(Stored data entries)
<<<<
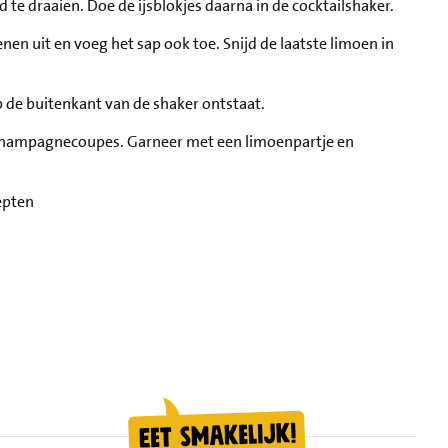
 te draaien. Doe de ijsblokjes daarna in de cocktailshaker.
nen uit en voeg het sap ook toe. Snijd de laatste limoen in
p de buitenkant van de shaker ontstaat.
de champagnecoupes. Garneer met een limoenpartje en
epten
>>>>
Without including any picture, repeat the data exactly.

RESPONSE AREA:
 te draaien. Doe de ijsblokjes daarna in de cocktailshaker.
nen uit en voeg het sap ook toe. Snijd de laatste limoen in
p de buitenkant van de shaker ontstaat.
de champagnecoupes. Garneer met een limoenpartje en
epten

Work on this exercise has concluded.